I'm surprised you didn't get to see much for game. Were you out and about during the morning or evening?


----------



## SaskArcher10 (Apr 8, 2006)

Went out in the evening; that picture is taken about an hour and a half before sunset, and i walked back in the dark. Didn't see a single deer, but maybe I'm in the wrong spot.......


----------



## russ (Jul 29, 2002)

Wow - I always see deer in the valley when I cross the river west of Morin on the way to Calgary.


----------



## SaskArcher10 (Apr 8, 2006)

Thanks russ, I guess I'll have to check it out again, because thats where I was; just off the road in the valley between Morrin and Three Hills. Where do you look? Like are you saying in the fields around sunset/sunrise, or in the trees up near the tops, or where do you see the deer?
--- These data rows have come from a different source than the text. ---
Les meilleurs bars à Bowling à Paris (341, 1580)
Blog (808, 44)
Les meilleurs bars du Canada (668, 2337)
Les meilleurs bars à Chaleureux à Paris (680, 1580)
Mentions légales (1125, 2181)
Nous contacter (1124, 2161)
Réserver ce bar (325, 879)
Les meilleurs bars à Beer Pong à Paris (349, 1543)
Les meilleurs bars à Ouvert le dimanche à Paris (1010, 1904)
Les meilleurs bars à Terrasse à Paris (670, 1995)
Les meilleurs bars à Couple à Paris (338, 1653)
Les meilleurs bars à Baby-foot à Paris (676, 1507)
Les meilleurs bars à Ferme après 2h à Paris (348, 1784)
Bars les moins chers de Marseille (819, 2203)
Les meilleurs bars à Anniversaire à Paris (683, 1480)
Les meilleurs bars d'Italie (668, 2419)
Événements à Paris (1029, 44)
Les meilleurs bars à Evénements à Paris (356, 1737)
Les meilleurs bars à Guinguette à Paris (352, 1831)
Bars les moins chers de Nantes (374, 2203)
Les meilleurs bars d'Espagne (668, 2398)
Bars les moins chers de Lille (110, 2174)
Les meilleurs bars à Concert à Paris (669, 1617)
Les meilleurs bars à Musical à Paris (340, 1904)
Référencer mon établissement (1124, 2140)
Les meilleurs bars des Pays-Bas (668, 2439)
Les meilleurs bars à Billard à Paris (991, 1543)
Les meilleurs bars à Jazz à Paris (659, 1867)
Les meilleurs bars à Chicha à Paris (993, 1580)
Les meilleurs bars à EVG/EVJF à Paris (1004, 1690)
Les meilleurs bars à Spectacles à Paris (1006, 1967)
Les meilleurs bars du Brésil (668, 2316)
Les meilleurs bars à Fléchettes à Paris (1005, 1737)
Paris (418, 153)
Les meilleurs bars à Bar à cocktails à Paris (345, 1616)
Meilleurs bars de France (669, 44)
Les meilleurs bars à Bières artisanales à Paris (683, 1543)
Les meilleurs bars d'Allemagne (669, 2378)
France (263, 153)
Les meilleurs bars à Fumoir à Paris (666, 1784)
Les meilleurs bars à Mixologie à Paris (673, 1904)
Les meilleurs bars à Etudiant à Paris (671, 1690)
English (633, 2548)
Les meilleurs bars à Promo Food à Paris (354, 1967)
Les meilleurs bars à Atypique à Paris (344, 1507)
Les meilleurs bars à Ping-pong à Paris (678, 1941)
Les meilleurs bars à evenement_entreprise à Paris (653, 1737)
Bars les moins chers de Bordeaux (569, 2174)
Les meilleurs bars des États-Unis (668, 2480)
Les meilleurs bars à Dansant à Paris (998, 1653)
Also, I'm assuming, but just curious, are they mulies or whitetails? thanks for all the tips and advice russ.


----------



## russ (Jul 29, 2002)

Mulies, I'd find an area away from the highway and watch the fields. A place where the deer can move from the cover in the valley to a good forage field easily. Mulies tend to like forage crops and canola. If you can find a pea field with easy access from the valley floor you should see a lot of whitetails.


----------



## LabRat314 (Oct 7, 2007)

3 words. Forestry Trunk Road.


----------



## GSLAM95 (Oct 31, 2004)

I went to see Buffalo jump Friday and we seen quite a few Mulies there and it is just east of Three Hills.


----------



## andy the hun (Feb 5, 2007)

Golf course behind the Banff Spings Hotel,big elks and lots of them.


----------



## Ken.C (May 13, 2007)

Take a run out the 549 going to millarville. The Elk are in the field to the North off the highway and are not going to be bothered with you zooming in for pictures.


----------